What were UC's most significant research and extension contributions during those years, particularly in your area of expertise?
JM: I think the faculty's research quality at both the applied and basic levels was excellent. In teaching, the main contribution was to broaden the curriculum to include environmental studies and courses. Research and extension had to go hand in hand. The faculty did a good job of problem solving so that new processes and industries could evolve.
In the specific area of animal sciences, the nutritionists and physiologists did applied and basic research, such as on bloat. The geneticists worked on the problem of dwarfing in beef cattle. We moved into net-energy systems for evaluating livestock feed, and sheep researchers became interested in twinning. You can't pick out anything specifically, because you had about 16 activities coming together at the same time.
How have societal changes over the last 50 years influenced the Division of Agricultural and Natural Resources?
JM: One of the big changes has been that women have come into the department and campuses. Now it seems like one out of three new hires in animal science is a woman. We also have Barbara Schneeman as dean. This resulted in an enlarged pool of excellence for the College.

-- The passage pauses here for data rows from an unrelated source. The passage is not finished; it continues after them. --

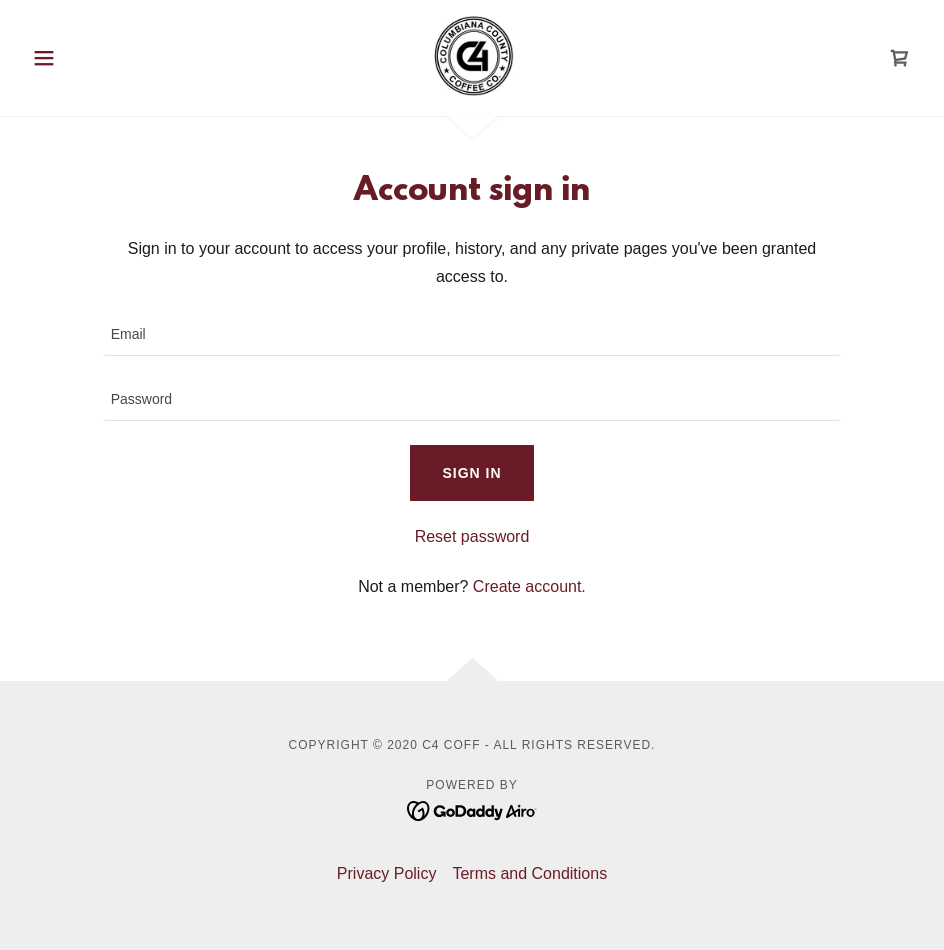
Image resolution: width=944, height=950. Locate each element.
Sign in (471, 473)
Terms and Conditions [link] (529, 873)
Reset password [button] (472, 536)
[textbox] (472, 335)
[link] (471, 56)
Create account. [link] (529, 586)
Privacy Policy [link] (387, 873)
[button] (91, 58)
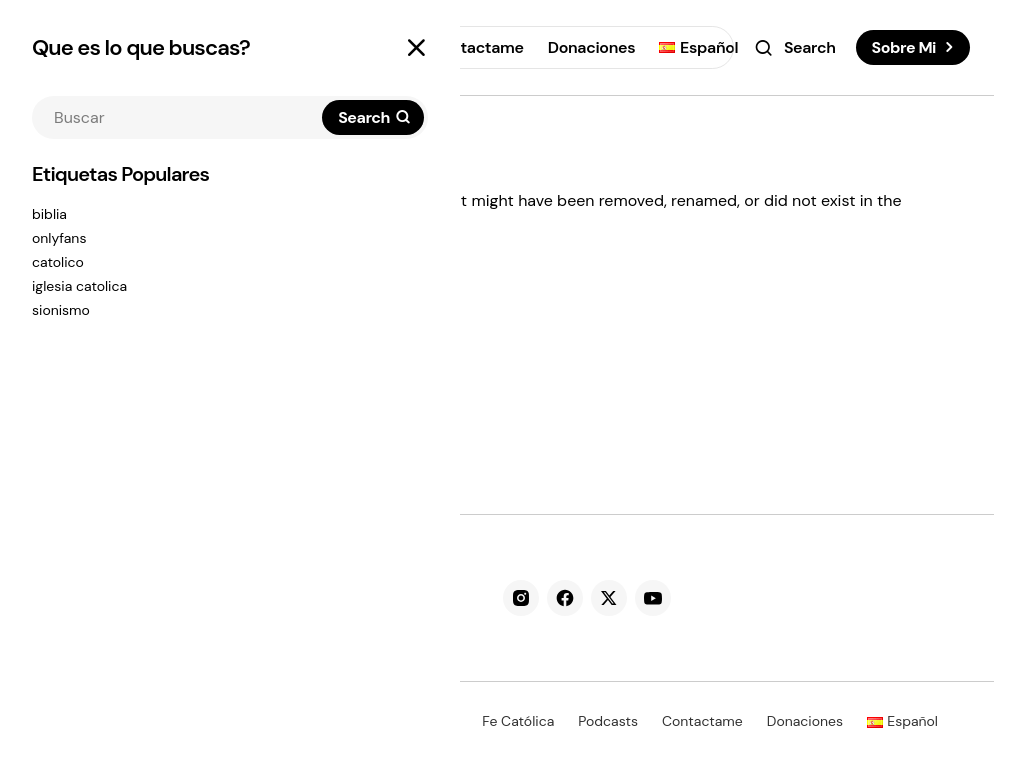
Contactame (702, 721)
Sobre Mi (904, 47)
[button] (416, 48)
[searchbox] (179, 117)
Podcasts (608, 721)
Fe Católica (518, 721)
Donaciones (805, 721)
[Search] (373, 117)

Looking toward the future, what is the most important task for the Division and for UC?
JM: I think the Division needs to catch up with societal needs and the efficiency of decentralized decision making. We need to respond to the impact of population growth on environmental quality and food needs. People will say that so far we've been able to keep up with population growth, but we need to look to the future and consider how population growth has and will impact air and water quality. Of course this is a problem so big that it will require the attention of more than just the colleges of agriculture. An entire campus must be involved.
What have you discovered in your studies for the Kellogg Foundation on how to effect change in the land-grant colleges of agriculture?
JM: Each state must respond to the driving forces of its own population and environmental concerns. UC Davis's agricultural college did lead the way starting in the 1960s, signified by its name change in 1968. New England has responded quickly, the South much more slowly. I don't know how California will respond.
I'm sure almost all of the colleges of agriculture will focus on the environmental issues. They'll have to address problems both of the environment and of agriculture. But environmental issues will be the driving force. Their clientele will be consumers, environmental interests and the agricultural industry. Leaders of agricultural colleges throughout the country realize that there will be great variation between the states.
But teaching, research and extension will always be their main functions. These colleges must decide who their clientele will be and look to the state and federal governments for funding.
In the land-grant colleges, leadership will be key. The colleges will find that their main connections to the federal government will be not only through the U.S. Department of Agriculture but also through the Environmental Protection Agency, the National Science Foundation and the National Institutes of Health. I see that as positive.